Prólogo
Eu via as placas passarem enquanto nos aproximávamos de San Diego. Estávamos no carro apenas eu, minha mãe e Thunder. Meu pai seguia-nos de perto com o caminhão de mudanças, levando em um container de dez metros quadrados tudo o que consideramos importante o suficiente para carregar até a Califórnia conosco.
Dizer que eu estou feliz a respeito de me mudar para o outro lado do país é uma mentira, mas é claro que essa era a minha resposta todas as vezes que minha mãe me olhava com culpa escorrendo dos olhos e perguntava "você tem certeza que está bem com tudo isso?". Eu não estou. O que há de bom em passar dois dias em um carro dividindo o banco com um cachorro de 44 quilos, apenas para chegar a um lugar no qual eu realmente não queria estar? Não que tenha alguma coisa errada com a Califórnia.

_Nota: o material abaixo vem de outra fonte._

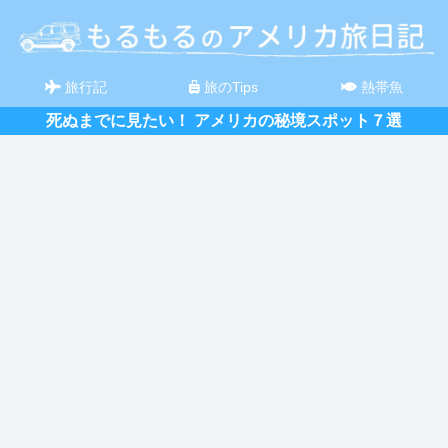
旅行記
旅のTips
熱帯魚
死ぬまでに見たい！ アメリカの秘境スポット７選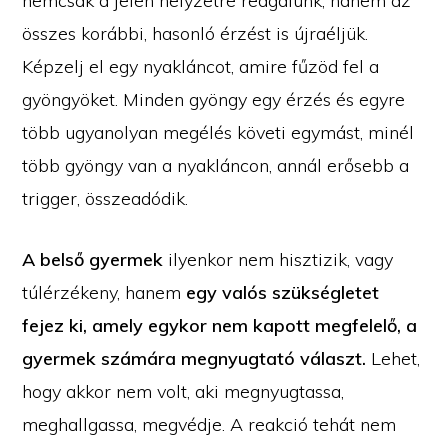
nemcsak a jelen helyzetre reagálunk, hanem az
összes korábbi, hasonló érzést is újraéljük.
Képzelj el egy nyakláncot, amire fűzöd fel a
gyöngyöket. Minden gyöngy egy érzés és egyre
több ugyanolyan megélés követi egymást, minél
több gyöngy van a nyakláncon, annál erősebb a
trigger, összeadódik.
A belső gyermek
ilyenkor nem hisztizik, vagy
túlérzékeny, hanem
egy valós szükségletet
fejez ki, amely egykor nem kapott megfelelő, a
gyermek számára megnyugtató választ.
Lehet,
hogy akkor nem volt, aki megnyugtassa,
meghallgassa, megvédje. A reakció tehát nem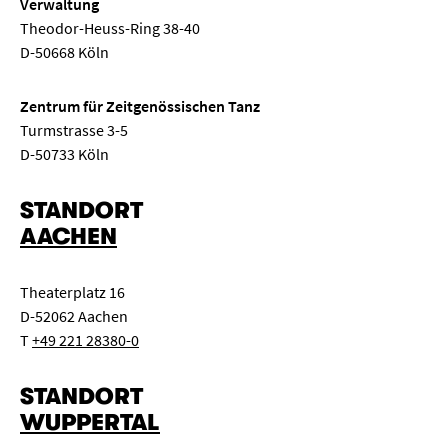
Verwaltung
Theodor-Heuss-Ring 38-40
D-50668 Köln
Zentrum für Zeitgenössischen Tanz
Turmstrasse 3-5
D-50733 Köln
STANDORT
AACHEN
Theaterplatz 16
D-52062 Aachen
T
+49 221 28380-0
STANDORT
WUPPERTAL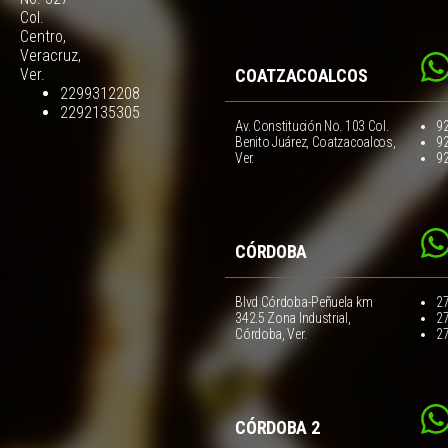
Col.
Centro,
Veracruz,
Ver.
COATZACOALCOS
2299312208
2292135305
Av. Constitución No. 103 Col.
9
Benito Juárez, Coatzacoalcos,
9
Ver.
9
CÓRDOBA
Blvd Córdoba-Peñuela km
2
342.5 Zona Industrial,
2
Córdoba, Ver.
2
CÓRDOBA 2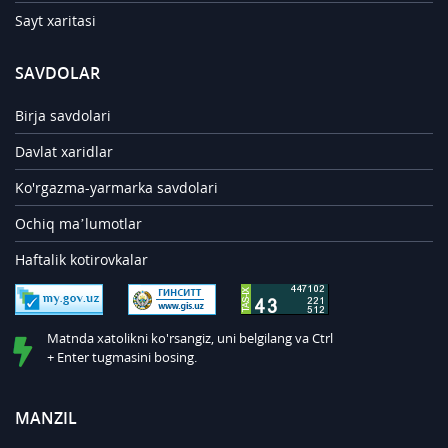
Sayt xaritasi
SAVDOLAR
Birja savdolari
Davlat xaridlar
Ko'rgazma-yarmarka savdolari
Ochiq ma’lumotlar
Haftalik kotirovkalar
Matnda xatolikni ko'rsangiz, uni belgilang va Ctrl
+ Enter tugmasini bosing.
MANZIL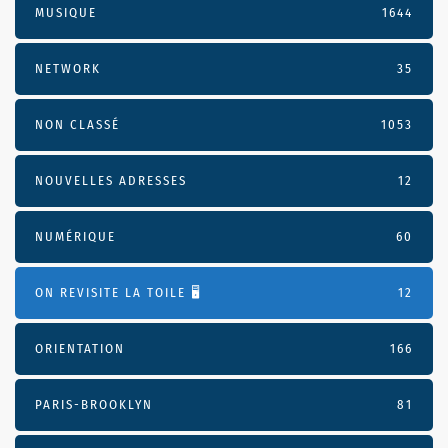
MUSIQUE
1644
NETWORK
35
NON CLASSÉ
1053
NOUVELLES ADRESSES
12
NUMÉRIQUE
60
ON REVISITE LA TOILE 🖥️
12
ORIENTATION
166
PARIS-BROOKLYN
81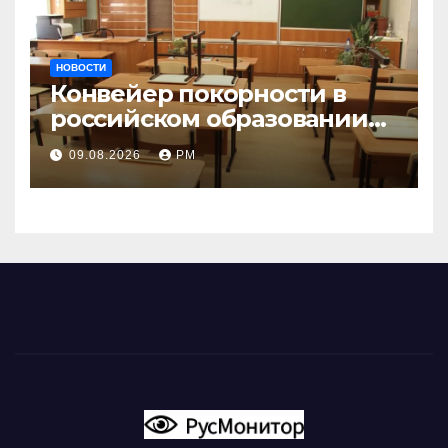
НОВОСТИ
Конвейер покорности в
российском образовании
наталкивается на
09.08.2026
РМ
сопротивление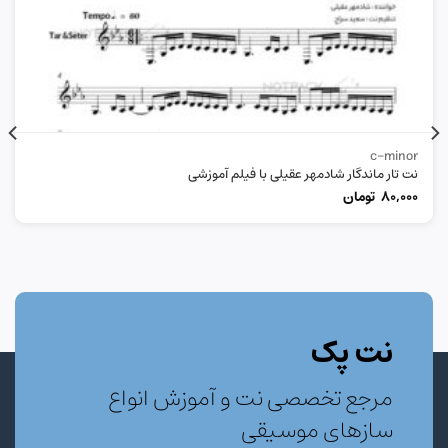
c-minor
نت تار ماندگار شادمهر عقیلی با فیلم آموزشی
80,000
تومان
نت پک
مرجع تخصصی نت و آموزش انواع
سازهای موسیقی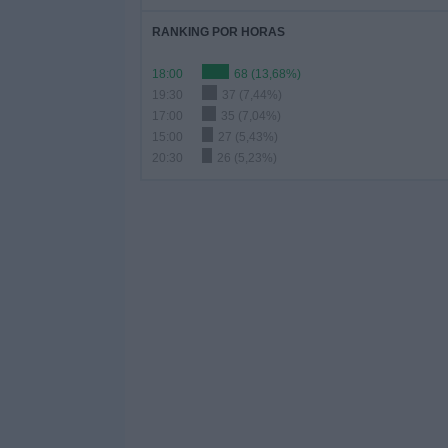
RANKING POR HORAS
18:00
68 (13,68%)
19:30
37 (7,44%)
17:00
35 (7,04%)
15:00
27 (5,43%)
20:30
26 (5,23%)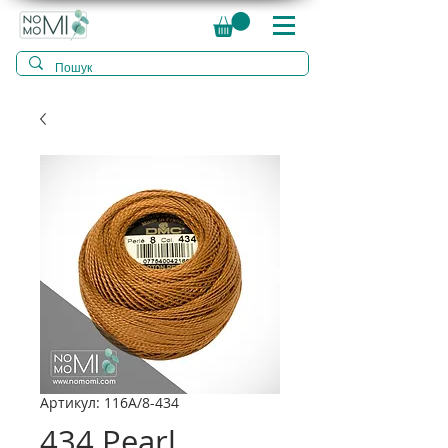
Артикул: 116A/8-434
434 Pearl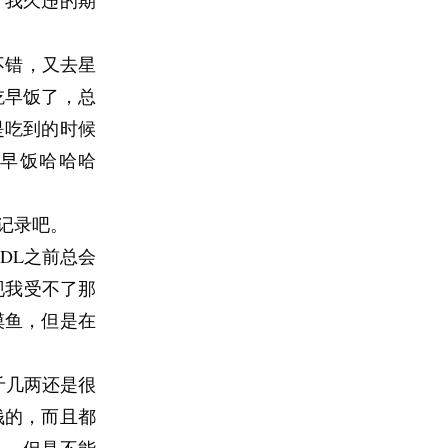
，我久违的期
不错，又去星
吃早饭了，总
是吃到的时候
早饭哈哈哈
记录吧。
DL之前总会
现我受不了那
摸鱼，但是在
斤几两还是很
钱的，而且都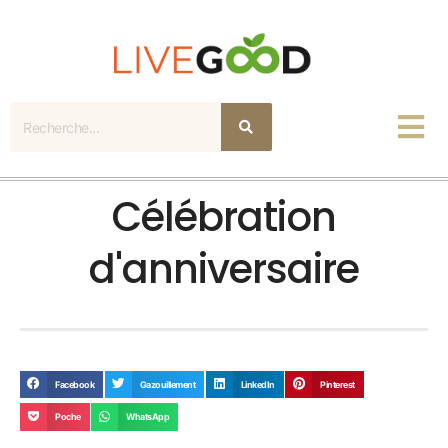
Recherche
Célébration
d'anniversaire
Facebook
Gazouillement
LinkedIn
Pinterest
Poche
WhatsApp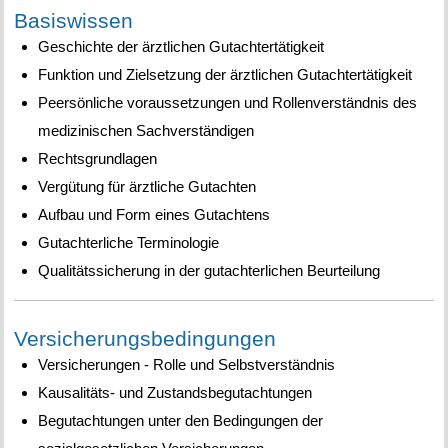
Basiswissen
Geschichte der ärztlichen Gutachtertätigkeit
Funktion und Zielsetzung der ärztlichen Gutachtertätigkeit
Peersönliche voraussetzungen und Rollenverständnis des
medizinischen Sachverständigen
Rechtsgrundlagen
Vergütung für ärztliche Gutachten
Aufbau und Form eines Gutachtens
Gutachterliche Terminologie
Qualitätssicherung in der gutachterlichen Beurteilung
Versicherungsbedingungen
Versicherungen - Rolle und Selbstverständnis
Kausalitäts- und Zustandsbegutachtungen
Begutachtungen unter den Bedingungen der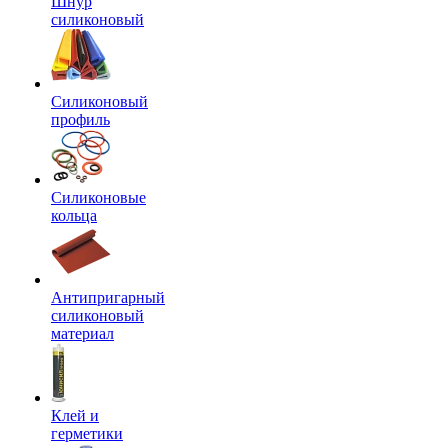
Шнур
силиконовый
Силиконовый
профиль
Силиконовые
кольца
Антипригарный
силиконовый
материал
Клей и
герметики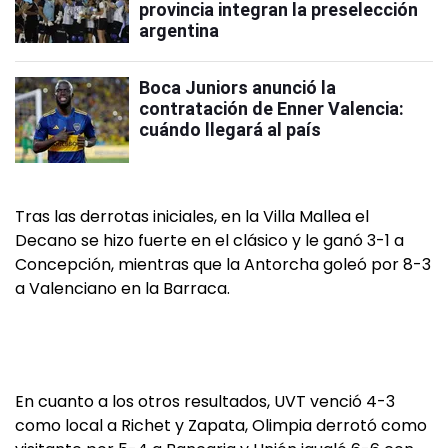
provincia integran la preselección
argentina
Boca Juniors anunció la
contratación de Enner Valencia:
cuándo llegará al país
Tras las derrotas iniciales, en la Villa Mallea el
Decano se hizo fuerte en el clásico y le ganó 3-1 a
Concepción, mientras que la Antorcha goleó por 8-3
a Valenciano en la Barraca.
En cuanto a los otros resultados, UVT venció 4-3
como local a Richet y Zapata, Olimpia derrotó como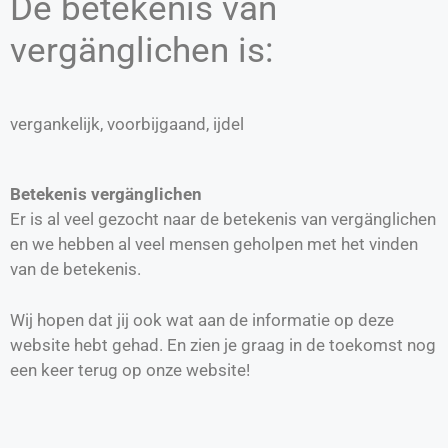
De betekenis van
vergänglichen is:
vergankelijk, voorbijgaand, ijdel
Betekenis vergänglichen
Er is al veel gezocht naar de betekenis van vergänglichen
en we hebben al veel mensen geholpen met het vinden
van de betekenis.
Wij hopen dat jij ook wat aan de informatie op deze
website hebt gehad. En zien je graag in de toekomst nog
een keer terug op onze website!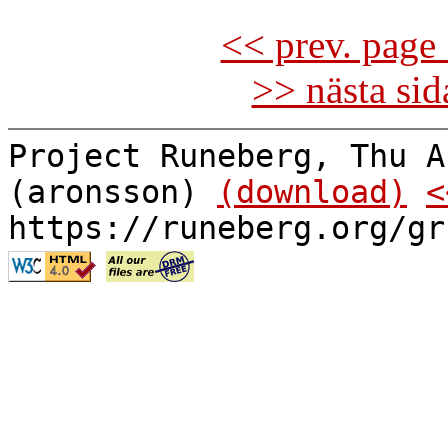
<< prev. page 
>> nästa si
Project Runeberg, Thu A
(aronsson)
(download)
<
https://runeberg.org/gr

Um ótimo lugar para passar as férias. Mas não para se morar. Principalmente não na minha condição.
Eu sou de Nova York. O lugar da diversidade. Onde pessoas de todas as cores, gêneros, gostos e costumes andam nas ruas sem realmente prestar atenção nas coisas que os diferem. Em um lugar como esse, era bem fácil passar despercebida. Ninguém realmente notava, ou se importava, com o fato de eu ter que andar com um cachorro para todo o lado. Oras! É Nova York! Quanta coisa mais estranha se vê por ai? Então, eu não via problemas em ir para a escola, por exemplo, com um pastor alemão vestindo um colete vermelho ao meu lado. Todos já me conheciam, todos já sabiam o porquê de Thunder estar comigo o tempo todo, e estava tudo bem, porque ninguém realmente ligava.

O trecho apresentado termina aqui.